Have a dual source for the information. Many
hospitals used to have a separate web server that stored a copy of the images in
a web-accessible format that can be viewed from any PC in case the PACS is
down. Unfortunately, from a redundancy perspective, many of these web servers
have gone away as PACS systems have integrated those in their main archive. The
trend to have a separate VNA as an enterprise archive, however, gives back that
duplication.
7.
Have more than one access point. In addition to
having multiple sources of the information, having multiple access points is just
as important, such as the capability to look at images on PC’s, tablets, or
even a phone, not necessarily with the same quality but good enough for an emergency.
This is not unheard of, I know of a surgeon who takes a picture with his phone
from his view station and shares these with his surgical team on a regular basis.
8.
Reboot, re-initialize on a regular basis. In the
early days of Windows implementations there were quite a few hiccups and I
remember that we were able to reduce the downtime significantly by
auto-rebooting each computer automatically every night at midnight. Software is
sometimes funny; there can be “loose threads,” unclaimed or unreleased blocks
of memory, or multiple unnecessary background processes running that could
impact performance or reliability which is simply cleaned up by a reboot.
9.
Be aware of external factors. One of the most
common reasons for system downtime is people cutting through cables, or sharing
the wiring closets with plumbing. This is especially common when there are
multiple campuses, where there could be someone digging a hole somewhere and
impacting power or network availability. Even air-conditioning can bring a
system down. Just last week a major brand-new facility here in the north Dallas
metroplex had to shut down its server room as the A/C was down. And, for some
reason, architects like to position IT in the basement, which obviously is the
worst place for flooding and water breaks. Ideally it would be best to locate
them on the top floor of a building, but realistically that is in many cases
prime real estate.
10.
Constantly monitor your weak points and critical
components. When I visited a PACS SA room not too long ago, I saw a monitor on
one of the desktops that was scrolling a set of what looked like text strings.
Upon asking, he told me that these are his RIS feeds containing all the orders
for his PACS. He had no clue as to how to interpret the HL7 order messages, but
he knew that as soon as the screen would stop he had a problem, as orders are
not coming in anymore. As most of you know, in a typical size department, a one-hour
RIS downtime results in a full day of fix-ups at the PACS back-end so he was
very keen to monitor that data stream non-stop.
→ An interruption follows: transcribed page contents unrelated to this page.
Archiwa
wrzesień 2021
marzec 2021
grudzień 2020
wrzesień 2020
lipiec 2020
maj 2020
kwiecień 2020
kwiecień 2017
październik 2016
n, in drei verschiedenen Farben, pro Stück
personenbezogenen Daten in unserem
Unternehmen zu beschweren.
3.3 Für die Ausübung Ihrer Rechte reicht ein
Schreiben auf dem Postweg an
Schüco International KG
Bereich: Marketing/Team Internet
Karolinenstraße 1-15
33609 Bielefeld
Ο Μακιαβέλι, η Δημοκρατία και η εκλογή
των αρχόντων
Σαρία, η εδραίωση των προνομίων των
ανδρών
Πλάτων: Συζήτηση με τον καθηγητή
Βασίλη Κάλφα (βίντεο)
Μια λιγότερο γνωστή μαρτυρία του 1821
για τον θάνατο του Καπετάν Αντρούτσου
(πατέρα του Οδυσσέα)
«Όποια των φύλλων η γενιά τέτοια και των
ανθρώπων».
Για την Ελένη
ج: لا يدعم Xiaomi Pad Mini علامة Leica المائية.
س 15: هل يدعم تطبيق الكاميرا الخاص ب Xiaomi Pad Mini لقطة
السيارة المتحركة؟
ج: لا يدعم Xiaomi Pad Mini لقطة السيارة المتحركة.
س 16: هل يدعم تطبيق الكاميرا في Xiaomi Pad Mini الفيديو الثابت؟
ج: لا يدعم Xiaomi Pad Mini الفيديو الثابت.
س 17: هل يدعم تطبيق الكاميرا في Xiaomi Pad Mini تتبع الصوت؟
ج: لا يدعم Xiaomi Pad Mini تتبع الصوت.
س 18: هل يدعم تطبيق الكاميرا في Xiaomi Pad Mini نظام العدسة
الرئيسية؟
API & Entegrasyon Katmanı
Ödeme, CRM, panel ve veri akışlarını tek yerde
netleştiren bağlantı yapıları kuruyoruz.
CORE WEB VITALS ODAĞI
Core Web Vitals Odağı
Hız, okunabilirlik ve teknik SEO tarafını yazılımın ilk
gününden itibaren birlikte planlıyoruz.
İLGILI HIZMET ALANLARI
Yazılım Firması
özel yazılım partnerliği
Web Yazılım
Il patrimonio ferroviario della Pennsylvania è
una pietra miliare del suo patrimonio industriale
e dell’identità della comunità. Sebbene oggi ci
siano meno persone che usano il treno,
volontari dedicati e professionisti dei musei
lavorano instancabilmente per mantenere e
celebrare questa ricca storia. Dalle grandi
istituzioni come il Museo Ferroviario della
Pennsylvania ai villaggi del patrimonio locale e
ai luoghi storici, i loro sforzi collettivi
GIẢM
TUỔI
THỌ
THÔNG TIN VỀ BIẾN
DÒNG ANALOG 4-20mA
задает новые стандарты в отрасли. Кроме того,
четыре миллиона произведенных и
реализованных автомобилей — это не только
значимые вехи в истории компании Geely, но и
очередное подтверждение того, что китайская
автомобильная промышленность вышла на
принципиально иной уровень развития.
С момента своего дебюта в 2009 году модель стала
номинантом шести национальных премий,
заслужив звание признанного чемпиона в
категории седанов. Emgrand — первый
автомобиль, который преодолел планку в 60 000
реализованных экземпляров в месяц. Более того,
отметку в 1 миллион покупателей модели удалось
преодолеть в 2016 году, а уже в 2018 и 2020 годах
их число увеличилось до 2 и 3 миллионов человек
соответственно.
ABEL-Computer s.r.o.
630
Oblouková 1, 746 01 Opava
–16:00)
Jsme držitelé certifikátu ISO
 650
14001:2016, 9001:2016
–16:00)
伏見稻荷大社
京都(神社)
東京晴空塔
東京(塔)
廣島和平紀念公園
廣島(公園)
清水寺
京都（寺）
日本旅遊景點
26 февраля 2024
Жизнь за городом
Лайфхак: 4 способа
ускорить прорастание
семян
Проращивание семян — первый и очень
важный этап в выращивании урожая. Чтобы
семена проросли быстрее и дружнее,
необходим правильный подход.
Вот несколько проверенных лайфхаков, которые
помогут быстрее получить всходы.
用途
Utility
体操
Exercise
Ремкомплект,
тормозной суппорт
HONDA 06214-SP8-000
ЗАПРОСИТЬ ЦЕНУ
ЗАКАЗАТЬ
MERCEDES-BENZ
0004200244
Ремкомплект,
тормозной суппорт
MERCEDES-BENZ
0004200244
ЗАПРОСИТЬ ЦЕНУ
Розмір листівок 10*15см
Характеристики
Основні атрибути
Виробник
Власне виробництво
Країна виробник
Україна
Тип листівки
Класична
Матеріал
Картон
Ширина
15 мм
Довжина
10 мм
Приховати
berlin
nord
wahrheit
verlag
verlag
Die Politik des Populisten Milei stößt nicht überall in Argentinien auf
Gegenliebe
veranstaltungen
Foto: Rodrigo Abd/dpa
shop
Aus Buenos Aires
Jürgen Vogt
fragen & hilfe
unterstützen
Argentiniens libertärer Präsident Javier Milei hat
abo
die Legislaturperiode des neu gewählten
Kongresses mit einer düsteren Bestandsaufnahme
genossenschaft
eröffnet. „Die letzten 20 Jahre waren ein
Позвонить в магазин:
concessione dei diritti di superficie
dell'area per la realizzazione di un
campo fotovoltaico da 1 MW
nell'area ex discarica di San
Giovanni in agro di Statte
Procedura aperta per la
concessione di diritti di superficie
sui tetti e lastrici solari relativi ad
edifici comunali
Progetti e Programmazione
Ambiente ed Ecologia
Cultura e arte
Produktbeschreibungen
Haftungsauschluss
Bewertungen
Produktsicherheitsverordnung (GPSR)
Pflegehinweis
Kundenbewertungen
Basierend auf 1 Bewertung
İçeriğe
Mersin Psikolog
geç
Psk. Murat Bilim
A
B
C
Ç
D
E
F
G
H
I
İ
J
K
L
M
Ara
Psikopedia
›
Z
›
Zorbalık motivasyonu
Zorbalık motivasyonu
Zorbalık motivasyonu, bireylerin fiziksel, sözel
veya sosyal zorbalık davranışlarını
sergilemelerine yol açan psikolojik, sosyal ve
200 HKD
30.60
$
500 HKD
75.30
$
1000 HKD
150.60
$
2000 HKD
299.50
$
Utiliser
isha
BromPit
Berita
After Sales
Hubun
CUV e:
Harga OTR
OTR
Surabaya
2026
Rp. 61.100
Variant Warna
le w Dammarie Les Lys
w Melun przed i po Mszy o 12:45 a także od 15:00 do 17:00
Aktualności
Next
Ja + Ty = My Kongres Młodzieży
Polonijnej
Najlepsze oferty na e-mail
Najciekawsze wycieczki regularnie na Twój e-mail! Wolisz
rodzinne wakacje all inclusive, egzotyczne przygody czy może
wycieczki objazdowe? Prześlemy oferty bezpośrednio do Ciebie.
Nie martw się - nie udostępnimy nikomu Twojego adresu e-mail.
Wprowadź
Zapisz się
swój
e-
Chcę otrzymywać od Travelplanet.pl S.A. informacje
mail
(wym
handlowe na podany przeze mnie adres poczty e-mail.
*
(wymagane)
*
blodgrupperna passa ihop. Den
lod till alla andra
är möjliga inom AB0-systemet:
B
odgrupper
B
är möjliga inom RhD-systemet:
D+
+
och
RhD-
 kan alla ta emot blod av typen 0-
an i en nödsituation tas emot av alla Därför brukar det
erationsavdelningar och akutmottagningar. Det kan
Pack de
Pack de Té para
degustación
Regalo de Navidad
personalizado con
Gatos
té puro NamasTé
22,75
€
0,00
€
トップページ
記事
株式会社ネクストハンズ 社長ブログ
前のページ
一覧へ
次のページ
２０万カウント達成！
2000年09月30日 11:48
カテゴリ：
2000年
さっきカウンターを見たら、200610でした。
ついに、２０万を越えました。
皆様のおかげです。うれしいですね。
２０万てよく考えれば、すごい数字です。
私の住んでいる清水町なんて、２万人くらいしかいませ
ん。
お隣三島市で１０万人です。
Being down does not have to result in panic. If proper
procedures and methods are in place everyone knows what to do and you have time
as an imaging and IT professional to fix he problem and get the system back up and
running. In addition, having the right infrastructure and architecture as well
as tools are essential. But system reliability is a factor, if your system is
down once a week you might want to look for another vendor.